Yine son zamanlarda popüler olan “sosyal medya detoksu” adı verilen bir etkinlik var. Bir hafta boyunca telefon ve sosyal medyadan uzak kalarak bir nevi bünyeyi zehirden arındırmaya çalışıyor bunu deneyenler. Sonuçlar da oldukça dikkat çekici. Çoğu kişi bu detoksun işe yaradığını ve gerçekten huzurlu ve mutlu hissettiklerini söylüyor.

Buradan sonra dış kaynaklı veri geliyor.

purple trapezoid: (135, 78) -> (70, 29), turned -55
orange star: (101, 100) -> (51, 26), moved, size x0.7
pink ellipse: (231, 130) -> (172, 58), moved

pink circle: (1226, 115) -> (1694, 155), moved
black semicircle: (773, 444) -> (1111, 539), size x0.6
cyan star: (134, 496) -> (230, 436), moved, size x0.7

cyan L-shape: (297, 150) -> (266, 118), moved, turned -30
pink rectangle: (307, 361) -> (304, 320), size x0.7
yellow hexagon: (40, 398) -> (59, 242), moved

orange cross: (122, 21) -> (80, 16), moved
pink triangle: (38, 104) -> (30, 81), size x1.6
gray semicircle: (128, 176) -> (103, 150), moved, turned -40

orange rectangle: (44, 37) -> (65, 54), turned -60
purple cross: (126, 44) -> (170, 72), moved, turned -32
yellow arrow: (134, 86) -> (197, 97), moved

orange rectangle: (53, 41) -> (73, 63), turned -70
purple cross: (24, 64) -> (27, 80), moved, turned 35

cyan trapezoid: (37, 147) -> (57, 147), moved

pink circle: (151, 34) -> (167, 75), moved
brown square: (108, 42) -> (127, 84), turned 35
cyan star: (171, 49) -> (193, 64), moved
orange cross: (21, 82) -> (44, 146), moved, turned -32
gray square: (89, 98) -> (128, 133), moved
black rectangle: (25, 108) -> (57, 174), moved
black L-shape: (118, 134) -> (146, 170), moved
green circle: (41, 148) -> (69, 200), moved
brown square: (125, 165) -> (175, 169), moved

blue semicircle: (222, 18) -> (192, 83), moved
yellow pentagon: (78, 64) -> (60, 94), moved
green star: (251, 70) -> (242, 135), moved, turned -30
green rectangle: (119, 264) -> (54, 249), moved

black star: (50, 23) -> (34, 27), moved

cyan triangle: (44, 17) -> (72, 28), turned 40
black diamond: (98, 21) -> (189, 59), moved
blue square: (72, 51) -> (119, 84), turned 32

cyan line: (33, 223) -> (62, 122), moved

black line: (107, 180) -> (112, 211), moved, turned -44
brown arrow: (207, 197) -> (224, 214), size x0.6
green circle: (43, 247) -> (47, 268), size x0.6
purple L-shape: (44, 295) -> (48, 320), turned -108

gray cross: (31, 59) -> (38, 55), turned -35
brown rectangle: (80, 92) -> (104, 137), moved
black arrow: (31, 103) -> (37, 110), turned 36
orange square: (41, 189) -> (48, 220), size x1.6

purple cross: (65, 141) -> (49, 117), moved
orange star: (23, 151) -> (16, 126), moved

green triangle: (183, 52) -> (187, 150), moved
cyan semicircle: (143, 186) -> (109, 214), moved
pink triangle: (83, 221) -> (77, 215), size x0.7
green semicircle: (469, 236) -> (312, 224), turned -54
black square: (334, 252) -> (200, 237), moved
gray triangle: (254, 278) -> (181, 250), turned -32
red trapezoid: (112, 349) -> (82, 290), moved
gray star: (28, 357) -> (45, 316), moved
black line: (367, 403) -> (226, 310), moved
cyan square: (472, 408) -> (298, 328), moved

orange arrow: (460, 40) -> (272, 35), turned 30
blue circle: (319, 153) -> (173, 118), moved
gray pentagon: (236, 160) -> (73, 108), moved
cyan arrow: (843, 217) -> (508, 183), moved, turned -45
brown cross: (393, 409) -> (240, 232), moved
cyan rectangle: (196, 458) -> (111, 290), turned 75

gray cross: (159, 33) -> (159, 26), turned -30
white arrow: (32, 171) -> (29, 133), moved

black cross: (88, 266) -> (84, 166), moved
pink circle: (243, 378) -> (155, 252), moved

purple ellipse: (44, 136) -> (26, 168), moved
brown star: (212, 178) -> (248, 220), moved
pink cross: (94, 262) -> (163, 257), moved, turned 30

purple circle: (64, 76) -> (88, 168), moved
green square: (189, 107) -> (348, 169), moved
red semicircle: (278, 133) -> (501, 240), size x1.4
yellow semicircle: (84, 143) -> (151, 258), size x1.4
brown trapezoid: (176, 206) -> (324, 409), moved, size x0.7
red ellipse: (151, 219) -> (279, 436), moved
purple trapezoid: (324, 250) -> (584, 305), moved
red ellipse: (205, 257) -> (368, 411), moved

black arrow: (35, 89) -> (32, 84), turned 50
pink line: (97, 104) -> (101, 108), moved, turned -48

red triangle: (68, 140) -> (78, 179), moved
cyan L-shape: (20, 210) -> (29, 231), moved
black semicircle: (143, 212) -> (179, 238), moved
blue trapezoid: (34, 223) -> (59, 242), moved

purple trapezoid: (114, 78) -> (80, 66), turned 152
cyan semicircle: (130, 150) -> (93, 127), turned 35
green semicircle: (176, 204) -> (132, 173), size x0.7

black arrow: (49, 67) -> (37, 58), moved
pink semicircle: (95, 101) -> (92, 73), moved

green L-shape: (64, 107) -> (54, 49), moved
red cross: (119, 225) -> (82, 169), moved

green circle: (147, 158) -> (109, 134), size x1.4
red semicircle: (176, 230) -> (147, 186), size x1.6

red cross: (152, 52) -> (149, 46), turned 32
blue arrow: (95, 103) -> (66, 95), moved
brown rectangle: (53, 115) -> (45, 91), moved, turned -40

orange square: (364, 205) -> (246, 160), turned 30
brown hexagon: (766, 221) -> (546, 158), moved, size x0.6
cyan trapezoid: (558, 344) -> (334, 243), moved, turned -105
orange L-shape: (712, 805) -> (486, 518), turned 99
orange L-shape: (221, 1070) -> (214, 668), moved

Aslında önemli olan, mutluluğun tüketmekte değil, elinde olana kanaat etmekte olduğunu doğru bir şekilde kavrayabilmek. Bunu yapmak için uzaklara gitmeye gerek yok. Aslında ihtiyaçlarımızın sınırlı olduğunu; isteklerimizin ise önü alınmadığında asla bitmeyeceğini bilmek, nefsin
peşinde koşmanın huzursuzluk olarak yeteceğini hatırlamak gerekiyor.
İhtiyaçlar gerçekten sınırsız mı?
“Sınırsız ihtiyaç” sloganıyla bizi tüketim çılgınlığına itenler, aynı zamanda dünyada kaynakların sınırlı olduğunu da öne sürüyor. Bu “sınırsız ihtiyaç, sınırlı kaynak” gibi masum görünen bu söylemin bizim inancımızla, inancımızın belirlediği yaşam tarzımızla bağdaşmadığı açık. Çünkü İslâm bize kaynaklarımızın herkese yetecek miktarda olduğunu bildiriyor. Elbette ihtiyaç ve istek arasındaki farkı kavradığımızda ve âdil paylaşım gerçekleştiğinde.
Kaynakların ölçüsünü Hak Teâlâ belirler. Her şeyin yaratıcısı O’dur ve her an yaratmaya devam etmektedir. Kaynakların bol olması da dar olması da O’nun iradesindedir. “Göklerde ve yerde bulunan her canlı tüm ihtiyaçlarını O’ndan ister. O ise, sayısız isim ve sıfatlarıyla her an sınırsız tecellî ve yaratma hâlindedir.” (Rahmân 29)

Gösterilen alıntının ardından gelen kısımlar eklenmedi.